Yesterday, her cheek was pale, to-day, it had a bloom. Priscilla's
smile, like a baby's first one, was a wondrous novelty. Her
imperfections and shortcomings affected me with a kind of playful
pathos, which was as absolutely bewitching a sensation as ever I
experienced. After she had been a month or two at Blithedale, her
animal spirits waxed high, and kept her pretty constantly in a state
of bubble and ferment, impelling her to far more bodily activity than
she had yet strength to endure. She was very fond of playing with
the other girls out of doors. There is hardly another sight in the
world so pretty as that of a company of young girls, almost women
grown, at play, and so giving themselves up to their airy impulse
that their tiptoes barely touch the ground.

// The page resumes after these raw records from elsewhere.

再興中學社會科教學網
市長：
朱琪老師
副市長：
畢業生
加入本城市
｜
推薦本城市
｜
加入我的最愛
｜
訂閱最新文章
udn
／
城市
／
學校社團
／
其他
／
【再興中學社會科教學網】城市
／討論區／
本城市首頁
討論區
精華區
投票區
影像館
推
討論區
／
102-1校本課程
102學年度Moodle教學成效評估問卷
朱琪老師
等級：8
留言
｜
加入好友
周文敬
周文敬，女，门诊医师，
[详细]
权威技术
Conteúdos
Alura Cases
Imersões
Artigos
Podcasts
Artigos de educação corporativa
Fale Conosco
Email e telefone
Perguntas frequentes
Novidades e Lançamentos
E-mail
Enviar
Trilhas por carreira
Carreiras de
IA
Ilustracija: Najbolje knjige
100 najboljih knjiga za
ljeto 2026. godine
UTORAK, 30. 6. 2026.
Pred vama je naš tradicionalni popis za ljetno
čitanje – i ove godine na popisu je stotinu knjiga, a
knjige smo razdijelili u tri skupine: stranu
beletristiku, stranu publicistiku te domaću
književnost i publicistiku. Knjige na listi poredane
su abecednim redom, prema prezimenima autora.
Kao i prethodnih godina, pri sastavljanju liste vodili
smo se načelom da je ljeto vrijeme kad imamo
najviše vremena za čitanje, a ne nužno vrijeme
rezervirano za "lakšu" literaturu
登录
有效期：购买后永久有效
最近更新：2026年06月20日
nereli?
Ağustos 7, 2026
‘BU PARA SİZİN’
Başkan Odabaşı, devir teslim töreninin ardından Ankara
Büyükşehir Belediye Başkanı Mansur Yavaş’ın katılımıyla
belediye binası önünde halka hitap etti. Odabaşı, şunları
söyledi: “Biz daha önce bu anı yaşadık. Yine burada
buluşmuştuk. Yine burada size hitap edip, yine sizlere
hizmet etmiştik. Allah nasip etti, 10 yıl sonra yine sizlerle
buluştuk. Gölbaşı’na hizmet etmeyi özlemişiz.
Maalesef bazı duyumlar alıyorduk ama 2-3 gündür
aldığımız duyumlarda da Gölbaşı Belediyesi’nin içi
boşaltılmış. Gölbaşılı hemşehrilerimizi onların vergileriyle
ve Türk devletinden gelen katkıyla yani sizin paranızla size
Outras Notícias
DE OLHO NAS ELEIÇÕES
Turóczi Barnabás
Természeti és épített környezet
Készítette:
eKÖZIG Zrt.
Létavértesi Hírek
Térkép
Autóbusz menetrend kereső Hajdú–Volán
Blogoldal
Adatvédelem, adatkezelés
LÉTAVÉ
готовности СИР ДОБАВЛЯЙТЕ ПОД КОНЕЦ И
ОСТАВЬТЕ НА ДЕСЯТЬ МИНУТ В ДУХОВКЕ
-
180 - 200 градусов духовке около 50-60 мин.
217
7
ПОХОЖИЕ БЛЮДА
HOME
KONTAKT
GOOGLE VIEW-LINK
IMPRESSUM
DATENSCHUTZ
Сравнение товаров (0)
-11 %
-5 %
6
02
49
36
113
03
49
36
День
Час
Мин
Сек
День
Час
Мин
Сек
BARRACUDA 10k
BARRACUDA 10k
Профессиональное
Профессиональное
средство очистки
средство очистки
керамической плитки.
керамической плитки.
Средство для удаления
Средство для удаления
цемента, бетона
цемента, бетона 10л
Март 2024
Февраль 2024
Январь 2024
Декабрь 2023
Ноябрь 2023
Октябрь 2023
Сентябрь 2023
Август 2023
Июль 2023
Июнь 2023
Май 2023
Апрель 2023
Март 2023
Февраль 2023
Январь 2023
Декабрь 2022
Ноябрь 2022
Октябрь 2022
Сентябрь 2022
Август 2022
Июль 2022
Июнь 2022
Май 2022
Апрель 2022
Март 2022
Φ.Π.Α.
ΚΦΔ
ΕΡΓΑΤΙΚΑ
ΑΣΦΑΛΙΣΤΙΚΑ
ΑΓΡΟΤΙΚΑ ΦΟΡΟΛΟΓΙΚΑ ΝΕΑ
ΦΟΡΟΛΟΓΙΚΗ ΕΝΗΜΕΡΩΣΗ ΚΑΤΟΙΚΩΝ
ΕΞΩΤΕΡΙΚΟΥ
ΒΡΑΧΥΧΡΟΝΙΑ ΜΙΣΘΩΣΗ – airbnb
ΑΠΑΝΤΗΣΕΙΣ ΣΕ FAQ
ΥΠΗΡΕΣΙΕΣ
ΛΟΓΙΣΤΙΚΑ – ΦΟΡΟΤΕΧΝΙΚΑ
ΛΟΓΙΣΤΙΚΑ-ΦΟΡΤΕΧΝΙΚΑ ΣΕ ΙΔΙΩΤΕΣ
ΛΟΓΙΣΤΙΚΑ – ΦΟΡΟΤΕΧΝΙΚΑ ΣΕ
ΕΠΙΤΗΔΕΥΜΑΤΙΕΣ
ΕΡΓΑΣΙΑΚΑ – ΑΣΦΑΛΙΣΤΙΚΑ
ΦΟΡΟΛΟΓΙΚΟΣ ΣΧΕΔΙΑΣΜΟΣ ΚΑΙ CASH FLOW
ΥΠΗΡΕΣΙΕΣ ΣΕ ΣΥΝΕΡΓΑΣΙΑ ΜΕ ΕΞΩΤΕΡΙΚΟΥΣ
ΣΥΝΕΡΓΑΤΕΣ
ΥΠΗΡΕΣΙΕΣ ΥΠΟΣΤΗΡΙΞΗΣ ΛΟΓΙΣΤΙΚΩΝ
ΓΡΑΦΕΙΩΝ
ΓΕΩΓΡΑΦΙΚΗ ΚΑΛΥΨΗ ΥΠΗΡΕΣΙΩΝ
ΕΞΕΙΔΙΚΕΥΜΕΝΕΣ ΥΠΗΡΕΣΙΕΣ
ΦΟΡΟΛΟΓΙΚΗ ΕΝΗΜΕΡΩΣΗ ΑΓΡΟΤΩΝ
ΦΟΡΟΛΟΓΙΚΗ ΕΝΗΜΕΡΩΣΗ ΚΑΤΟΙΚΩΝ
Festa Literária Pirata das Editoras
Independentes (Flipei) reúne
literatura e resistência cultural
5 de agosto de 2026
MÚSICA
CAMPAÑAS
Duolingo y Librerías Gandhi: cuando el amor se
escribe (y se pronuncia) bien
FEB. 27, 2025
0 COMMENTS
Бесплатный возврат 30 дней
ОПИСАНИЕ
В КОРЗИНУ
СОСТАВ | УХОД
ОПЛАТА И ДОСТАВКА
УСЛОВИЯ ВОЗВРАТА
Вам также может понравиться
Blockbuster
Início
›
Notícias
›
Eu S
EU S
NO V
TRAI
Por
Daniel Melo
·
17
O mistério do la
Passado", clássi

Girls are incomparably wilder and more effervescent than boys, more
untamable and regardless of rule and limit, with an ever-shifting
variety, breaking continually into new modes of fun, yet with a
harmonious propriety through all. Their steps, their voices, appear
free as the wind, but keep consonance with a strain of music
inaudible to us. Young men and boys, on the other hand, play,
according to recognized law, old, traditionary games, permitting no
caprioles of fancy, but with scope enough for the outbreak of savage
instincts. For, young or old, in play or in earnest, man is prone to
be a brute.
Especially is it delightful to see a vigorous young girl run a race,
with her head thrown back, her limbs moving more friskily than they
need, and an air between that of a bird and a young colt.